ABOUT THIS EXERCISE
Within the records below, reproduce without change the lines from the line that has "de_thi_olympic_10_3_lan_3_mon_giao_duc_cong_dan_lop_10" through the line that has "khác nhau giữa", and only those.

++++++++++

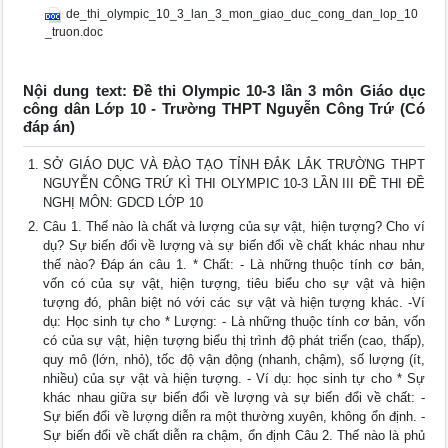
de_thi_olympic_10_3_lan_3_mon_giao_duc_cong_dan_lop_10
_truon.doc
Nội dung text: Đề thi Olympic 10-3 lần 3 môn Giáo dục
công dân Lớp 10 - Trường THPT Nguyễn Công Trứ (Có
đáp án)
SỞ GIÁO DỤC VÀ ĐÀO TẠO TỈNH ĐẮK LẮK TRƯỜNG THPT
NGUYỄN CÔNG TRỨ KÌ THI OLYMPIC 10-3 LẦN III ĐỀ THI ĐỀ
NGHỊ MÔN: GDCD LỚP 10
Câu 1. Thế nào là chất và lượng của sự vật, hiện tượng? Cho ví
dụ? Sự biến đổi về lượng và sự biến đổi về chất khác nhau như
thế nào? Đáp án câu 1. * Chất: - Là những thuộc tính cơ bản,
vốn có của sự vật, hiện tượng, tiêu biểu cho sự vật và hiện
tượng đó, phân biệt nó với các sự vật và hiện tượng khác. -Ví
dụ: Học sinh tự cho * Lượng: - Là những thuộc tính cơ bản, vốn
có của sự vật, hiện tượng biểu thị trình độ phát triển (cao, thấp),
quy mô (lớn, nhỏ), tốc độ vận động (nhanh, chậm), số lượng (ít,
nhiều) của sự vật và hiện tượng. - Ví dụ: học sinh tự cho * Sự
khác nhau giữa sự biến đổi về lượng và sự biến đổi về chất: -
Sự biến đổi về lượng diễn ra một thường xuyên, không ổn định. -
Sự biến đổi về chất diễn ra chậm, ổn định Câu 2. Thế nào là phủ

++++++++++

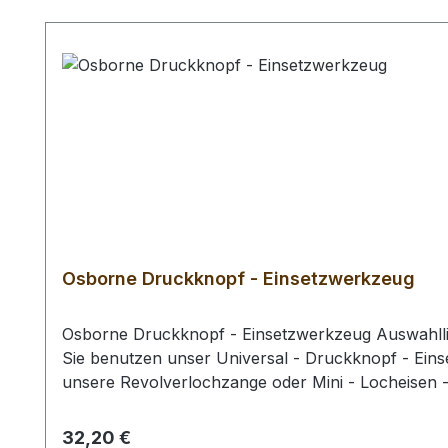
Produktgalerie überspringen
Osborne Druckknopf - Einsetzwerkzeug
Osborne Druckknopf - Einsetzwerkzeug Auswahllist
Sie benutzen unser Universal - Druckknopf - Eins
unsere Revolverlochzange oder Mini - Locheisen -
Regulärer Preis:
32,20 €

++++++++++

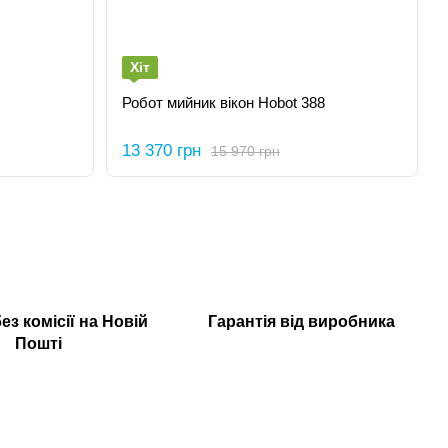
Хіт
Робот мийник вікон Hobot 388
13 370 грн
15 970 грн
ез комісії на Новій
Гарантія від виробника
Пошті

++++++++++

REPLY TO THE TASK
de_thi_olympic_10_3_lan_3_mon_giao_duc_cong_dan_lop_10
_truon.doc
Nội dung text: Đề thi Olympic 10-3 lần 3 môn Giáo dục
công dân Lớp 10 - Trường THPT Nguyễn Công Trứ (Có
đáp án)
SỞ GIÁO DỤC VÀ ĐÀO TẠO TỈNH ĐẮK LẮK TRƯỜNG THPT
NGUYỄN CÔNG TRỨ KÌ THI OLYMPIC 10-3 LẦN III ĐỀ THI ĐỀ
NGHỊ MÔN: GDCD LỚP 10
Câu 1. Thế nào là chất và lượng của sự vật, hiện tượng? Cho ví
dụ? Sự biến đổi về lượng và sự biến đổi về chất khác nhau như
thế nào? Đáp án câu 1. * Chất: - Là những thuộc tính cơ bản,
vốn có của sự vật, hiện tượng, tiêu biểu cho sự vật và hiện
tượng đó, phân biệt nó với các sự vật và hiện tượng khác. -Ví
dụ: Học sinh tự cho * Lượng: - Là những thuộc tính cơ bản, vốn
có của sự vật, hiện tượng biểu thị trình độ phát triển (cao, thấp),
quy mô (lớn, nhỏ), tốc độ vận động (nhanh, chậm), số lượng (ít,
nhiều) của sự vật và hiện tượng. - Ví dụ: học sinh tự cho * Sự
khác nhau giữa sự biến đổi về lượng và sự biến đổi về chất: -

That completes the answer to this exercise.